Apalagi, pengembangan energi terbarukan sendiri memerlukan waktu. Sehingga sarana dan infrastruktur serta regulasi yang mendukung perlu segera diselesaikan, seperti RUU EBT contohnya.
"Jangan lagi kita bicara kiri kanan. Fokus saja. Jangan kita terjebak lagi pada wacana yang tidak menentu. RUU ET sudah beberapa tahun dibahas, tapi masih saja molor terus," ujarnya.
Ketua Asosiasi Panas Bumi Indonesia (API) Priyandaru Effendi menilai dengan adanya krisis pasokan batu bara yang baru-baru ini terjadi, dia berharap pengembangan panas bumi di Indonesia mulai digalakkan kembali. Sekalipun saat ini dengan harga yang cukup tinggi di awal pengembangannya.
Pasalnya, panas bumi satu-satunya energi terbarukan yang sanggup menggantikan peran energi fosil. Khususnya sebagai supply base load dengan faktor ketersediaan rata-rata 95%.
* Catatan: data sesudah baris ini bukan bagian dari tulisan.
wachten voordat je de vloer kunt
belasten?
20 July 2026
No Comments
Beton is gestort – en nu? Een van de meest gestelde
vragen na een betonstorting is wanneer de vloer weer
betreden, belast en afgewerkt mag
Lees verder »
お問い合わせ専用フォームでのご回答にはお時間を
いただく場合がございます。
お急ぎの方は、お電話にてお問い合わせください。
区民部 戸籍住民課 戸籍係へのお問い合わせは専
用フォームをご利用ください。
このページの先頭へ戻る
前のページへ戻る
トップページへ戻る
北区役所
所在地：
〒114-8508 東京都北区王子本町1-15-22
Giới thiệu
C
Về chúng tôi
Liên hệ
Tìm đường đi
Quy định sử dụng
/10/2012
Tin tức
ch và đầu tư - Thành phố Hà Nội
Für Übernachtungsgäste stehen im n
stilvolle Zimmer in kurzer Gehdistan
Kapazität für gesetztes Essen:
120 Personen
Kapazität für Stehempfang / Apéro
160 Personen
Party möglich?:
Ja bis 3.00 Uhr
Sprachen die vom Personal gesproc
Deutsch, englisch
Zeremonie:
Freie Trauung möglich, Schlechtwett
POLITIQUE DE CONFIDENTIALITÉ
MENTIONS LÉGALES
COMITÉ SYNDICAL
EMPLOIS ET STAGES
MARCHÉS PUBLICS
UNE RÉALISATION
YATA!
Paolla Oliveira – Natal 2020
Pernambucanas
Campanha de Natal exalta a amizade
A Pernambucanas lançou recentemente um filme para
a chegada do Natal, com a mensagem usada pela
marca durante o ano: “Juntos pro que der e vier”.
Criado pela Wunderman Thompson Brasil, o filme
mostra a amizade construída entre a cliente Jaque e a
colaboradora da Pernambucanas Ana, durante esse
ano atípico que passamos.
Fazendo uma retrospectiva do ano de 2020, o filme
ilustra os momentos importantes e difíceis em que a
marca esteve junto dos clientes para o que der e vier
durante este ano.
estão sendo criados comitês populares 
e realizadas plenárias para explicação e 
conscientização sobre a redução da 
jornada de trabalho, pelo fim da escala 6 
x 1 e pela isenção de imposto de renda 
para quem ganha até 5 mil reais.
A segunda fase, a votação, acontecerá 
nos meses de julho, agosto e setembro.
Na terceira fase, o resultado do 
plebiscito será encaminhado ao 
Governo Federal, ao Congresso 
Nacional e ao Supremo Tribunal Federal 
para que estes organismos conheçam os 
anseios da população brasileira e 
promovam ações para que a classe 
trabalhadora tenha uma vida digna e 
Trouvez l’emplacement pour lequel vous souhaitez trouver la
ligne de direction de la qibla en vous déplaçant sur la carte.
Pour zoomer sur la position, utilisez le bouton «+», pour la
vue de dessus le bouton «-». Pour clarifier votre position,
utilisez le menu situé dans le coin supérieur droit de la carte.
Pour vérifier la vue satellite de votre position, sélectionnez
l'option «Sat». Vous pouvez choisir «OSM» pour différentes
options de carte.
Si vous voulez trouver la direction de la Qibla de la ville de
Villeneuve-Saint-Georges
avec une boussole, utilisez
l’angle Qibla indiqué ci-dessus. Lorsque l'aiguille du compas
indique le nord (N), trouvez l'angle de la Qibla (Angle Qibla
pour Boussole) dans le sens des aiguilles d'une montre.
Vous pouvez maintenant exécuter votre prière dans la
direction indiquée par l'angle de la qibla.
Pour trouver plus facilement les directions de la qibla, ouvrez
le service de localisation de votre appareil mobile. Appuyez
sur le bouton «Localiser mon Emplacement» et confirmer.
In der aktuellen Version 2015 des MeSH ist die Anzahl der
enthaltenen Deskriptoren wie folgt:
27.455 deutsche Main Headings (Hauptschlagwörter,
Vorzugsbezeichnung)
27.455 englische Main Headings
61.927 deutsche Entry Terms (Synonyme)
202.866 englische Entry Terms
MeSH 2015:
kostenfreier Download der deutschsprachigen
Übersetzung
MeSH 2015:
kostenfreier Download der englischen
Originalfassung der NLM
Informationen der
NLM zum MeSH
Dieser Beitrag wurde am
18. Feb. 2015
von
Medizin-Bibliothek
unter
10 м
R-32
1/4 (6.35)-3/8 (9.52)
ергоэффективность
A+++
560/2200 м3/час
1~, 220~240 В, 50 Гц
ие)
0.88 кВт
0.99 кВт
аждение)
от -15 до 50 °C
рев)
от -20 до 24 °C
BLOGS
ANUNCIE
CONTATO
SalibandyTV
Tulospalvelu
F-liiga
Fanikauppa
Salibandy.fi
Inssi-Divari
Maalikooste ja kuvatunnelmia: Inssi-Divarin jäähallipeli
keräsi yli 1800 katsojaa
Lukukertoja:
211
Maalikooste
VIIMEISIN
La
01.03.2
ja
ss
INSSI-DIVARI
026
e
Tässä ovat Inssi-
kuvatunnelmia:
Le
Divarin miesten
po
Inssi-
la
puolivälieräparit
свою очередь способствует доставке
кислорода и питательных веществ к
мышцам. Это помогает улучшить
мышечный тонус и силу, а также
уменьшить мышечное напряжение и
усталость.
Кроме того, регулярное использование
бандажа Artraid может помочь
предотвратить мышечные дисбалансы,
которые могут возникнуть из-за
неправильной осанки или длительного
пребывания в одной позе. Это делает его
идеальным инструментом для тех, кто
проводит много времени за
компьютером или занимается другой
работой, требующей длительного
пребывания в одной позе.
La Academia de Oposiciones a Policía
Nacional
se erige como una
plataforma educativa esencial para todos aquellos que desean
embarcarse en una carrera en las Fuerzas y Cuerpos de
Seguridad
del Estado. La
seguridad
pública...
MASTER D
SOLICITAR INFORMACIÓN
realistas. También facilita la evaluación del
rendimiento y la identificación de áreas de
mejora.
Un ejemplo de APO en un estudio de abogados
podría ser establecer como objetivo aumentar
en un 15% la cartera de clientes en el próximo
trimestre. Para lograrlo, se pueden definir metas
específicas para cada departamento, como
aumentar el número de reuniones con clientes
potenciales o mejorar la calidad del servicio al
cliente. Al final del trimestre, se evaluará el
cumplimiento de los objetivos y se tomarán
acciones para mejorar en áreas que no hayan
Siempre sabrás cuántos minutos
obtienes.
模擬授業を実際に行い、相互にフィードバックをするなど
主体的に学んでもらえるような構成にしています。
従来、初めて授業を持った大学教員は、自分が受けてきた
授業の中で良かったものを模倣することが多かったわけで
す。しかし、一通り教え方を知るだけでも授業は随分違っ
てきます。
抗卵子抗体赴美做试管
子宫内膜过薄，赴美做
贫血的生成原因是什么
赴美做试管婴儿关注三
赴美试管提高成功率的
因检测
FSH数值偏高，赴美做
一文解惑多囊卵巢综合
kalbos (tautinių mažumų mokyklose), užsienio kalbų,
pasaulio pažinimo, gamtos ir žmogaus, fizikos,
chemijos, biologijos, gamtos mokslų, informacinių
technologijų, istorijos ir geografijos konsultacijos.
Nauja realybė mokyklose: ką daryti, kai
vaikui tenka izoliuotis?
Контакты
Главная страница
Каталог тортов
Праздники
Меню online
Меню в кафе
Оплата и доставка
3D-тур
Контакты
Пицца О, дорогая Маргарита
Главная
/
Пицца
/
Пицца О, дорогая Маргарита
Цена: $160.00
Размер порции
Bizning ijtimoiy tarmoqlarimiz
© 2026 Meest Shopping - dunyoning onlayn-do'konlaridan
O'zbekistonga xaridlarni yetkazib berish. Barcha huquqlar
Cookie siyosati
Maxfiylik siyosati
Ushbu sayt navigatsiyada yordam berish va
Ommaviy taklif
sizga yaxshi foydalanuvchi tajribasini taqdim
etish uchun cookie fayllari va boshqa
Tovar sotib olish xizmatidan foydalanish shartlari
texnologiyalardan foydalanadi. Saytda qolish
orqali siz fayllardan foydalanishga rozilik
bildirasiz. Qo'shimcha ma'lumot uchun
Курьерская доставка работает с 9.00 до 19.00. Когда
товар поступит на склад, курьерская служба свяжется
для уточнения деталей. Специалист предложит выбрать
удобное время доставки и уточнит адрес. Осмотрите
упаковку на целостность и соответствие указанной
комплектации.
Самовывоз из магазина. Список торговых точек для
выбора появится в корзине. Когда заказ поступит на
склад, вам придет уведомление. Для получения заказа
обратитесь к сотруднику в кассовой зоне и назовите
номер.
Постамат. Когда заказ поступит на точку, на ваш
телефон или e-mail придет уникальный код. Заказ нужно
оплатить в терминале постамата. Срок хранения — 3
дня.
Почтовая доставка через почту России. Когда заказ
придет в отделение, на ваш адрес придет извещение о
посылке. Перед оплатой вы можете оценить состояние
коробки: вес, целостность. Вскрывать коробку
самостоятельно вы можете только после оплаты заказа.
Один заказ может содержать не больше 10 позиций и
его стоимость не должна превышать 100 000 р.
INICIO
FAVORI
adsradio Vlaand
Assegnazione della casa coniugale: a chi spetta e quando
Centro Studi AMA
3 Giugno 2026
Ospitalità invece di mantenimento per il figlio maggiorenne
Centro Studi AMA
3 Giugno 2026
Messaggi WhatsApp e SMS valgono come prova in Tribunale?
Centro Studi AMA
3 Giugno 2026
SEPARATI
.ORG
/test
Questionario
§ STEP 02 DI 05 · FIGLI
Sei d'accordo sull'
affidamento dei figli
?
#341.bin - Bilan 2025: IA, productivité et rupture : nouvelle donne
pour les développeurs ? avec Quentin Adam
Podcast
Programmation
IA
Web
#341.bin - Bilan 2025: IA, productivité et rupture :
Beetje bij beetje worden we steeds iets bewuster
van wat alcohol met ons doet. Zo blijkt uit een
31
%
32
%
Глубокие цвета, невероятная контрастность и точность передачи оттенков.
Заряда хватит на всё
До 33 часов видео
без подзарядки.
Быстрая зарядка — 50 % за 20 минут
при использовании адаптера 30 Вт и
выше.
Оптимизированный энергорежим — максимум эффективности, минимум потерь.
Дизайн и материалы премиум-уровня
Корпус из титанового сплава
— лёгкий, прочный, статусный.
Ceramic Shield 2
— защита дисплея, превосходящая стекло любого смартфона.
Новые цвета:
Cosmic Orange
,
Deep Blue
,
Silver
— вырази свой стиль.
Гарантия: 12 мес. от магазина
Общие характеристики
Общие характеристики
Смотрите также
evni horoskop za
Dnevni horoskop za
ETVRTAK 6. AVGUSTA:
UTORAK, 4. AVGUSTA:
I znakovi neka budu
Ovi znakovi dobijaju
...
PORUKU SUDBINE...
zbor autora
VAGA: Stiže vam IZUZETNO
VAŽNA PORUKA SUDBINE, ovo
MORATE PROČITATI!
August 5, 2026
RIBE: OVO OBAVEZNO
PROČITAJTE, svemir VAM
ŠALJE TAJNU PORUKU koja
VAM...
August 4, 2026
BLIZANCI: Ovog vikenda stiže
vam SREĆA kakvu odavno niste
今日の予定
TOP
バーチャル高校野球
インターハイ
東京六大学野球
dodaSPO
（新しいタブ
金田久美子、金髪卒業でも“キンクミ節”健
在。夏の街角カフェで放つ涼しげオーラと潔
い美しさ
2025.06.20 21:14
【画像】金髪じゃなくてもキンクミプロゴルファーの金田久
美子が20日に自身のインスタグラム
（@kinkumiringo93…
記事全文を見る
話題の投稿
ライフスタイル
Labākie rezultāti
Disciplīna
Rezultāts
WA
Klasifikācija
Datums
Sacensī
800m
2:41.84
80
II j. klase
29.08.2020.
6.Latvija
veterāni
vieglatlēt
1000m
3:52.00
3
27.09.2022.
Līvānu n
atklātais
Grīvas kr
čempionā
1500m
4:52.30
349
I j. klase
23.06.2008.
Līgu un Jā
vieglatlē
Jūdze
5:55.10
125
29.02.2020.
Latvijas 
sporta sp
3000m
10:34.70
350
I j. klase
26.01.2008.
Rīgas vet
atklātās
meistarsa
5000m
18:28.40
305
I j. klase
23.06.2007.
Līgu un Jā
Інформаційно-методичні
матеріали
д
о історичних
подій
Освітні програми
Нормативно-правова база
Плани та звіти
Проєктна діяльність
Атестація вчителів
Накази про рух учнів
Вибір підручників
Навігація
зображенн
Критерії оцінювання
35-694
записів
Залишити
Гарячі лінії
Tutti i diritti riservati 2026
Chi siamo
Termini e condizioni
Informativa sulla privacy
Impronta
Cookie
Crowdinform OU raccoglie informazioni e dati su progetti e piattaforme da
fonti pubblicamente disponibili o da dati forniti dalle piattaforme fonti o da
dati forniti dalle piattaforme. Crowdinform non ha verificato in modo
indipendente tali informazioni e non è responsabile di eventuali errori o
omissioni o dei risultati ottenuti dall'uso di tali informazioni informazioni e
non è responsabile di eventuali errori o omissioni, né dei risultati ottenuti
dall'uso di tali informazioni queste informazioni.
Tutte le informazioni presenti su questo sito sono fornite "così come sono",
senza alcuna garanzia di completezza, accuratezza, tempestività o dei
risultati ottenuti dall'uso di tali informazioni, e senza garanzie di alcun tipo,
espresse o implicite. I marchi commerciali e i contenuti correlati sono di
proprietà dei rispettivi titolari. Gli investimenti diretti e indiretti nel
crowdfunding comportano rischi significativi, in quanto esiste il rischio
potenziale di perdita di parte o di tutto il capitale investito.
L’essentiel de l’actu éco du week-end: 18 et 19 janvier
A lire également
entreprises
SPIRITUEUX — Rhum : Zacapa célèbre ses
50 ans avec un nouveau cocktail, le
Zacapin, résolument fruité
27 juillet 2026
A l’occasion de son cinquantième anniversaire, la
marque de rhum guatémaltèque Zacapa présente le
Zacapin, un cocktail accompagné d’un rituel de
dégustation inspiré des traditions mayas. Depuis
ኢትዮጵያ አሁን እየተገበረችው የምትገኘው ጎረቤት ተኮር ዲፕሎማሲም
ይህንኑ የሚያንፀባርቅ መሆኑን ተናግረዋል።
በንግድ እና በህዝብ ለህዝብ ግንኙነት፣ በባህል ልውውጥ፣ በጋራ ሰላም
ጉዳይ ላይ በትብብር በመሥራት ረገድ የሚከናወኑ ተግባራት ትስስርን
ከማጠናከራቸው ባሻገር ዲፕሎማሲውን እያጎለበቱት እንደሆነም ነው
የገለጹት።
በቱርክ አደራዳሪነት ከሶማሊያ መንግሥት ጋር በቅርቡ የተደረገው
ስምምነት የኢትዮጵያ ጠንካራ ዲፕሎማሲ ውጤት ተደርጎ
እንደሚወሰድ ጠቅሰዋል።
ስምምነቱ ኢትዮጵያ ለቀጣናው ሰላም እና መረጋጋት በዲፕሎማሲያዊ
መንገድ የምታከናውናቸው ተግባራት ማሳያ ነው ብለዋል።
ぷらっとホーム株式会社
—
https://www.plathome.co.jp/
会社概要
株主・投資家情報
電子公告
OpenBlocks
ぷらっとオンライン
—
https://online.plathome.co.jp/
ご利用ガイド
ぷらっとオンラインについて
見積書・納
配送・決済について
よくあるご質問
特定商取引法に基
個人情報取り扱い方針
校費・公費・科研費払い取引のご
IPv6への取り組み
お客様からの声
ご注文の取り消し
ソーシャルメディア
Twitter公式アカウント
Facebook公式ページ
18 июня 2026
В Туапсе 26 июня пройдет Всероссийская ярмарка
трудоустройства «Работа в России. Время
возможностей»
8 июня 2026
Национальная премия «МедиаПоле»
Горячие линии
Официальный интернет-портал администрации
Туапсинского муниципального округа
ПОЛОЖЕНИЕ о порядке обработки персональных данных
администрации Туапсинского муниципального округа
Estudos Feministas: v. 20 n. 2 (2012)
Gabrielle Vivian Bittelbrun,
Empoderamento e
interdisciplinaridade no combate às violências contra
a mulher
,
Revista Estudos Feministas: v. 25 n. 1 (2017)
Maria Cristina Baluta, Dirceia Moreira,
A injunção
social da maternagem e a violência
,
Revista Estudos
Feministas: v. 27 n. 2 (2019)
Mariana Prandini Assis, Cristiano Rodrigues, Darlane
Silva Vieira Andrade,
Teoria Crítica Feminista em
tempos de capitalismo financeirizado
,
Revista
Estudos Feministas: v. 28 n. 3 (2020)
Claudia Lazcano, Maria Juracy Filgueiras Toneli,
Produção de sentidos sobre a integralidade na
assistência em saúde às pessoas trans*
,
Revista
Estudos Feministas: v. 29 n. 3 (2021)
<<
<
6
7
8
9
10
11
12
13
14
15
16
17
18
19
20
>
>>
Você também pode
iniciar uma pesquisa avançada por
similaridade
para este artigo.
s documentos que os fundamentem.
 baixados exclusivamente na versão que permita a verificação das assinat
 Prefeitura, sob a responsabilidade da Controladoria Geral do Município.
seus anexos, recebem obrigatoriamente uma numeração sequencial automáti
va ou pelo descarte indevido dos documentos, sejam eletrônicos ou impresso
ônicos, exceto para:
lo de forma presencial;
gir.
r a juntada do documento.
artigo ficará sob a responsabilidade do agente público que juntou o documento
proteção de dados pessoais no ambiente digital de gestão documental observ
"Dalam melaksanakan bauran energi, masing-masing energi jangan dikompetisikan harganya, tapi komplementer untuk mendukung program ketahanan dan kemandirian energi," ujar Priyandaru.
Menurut dia jika intangible benefit panas bumi dihitung, seperti faktor lingkungan, maka jenis energi terbarukan ini akan sangat kompetitif jika dibandingkan dengan energi fosil.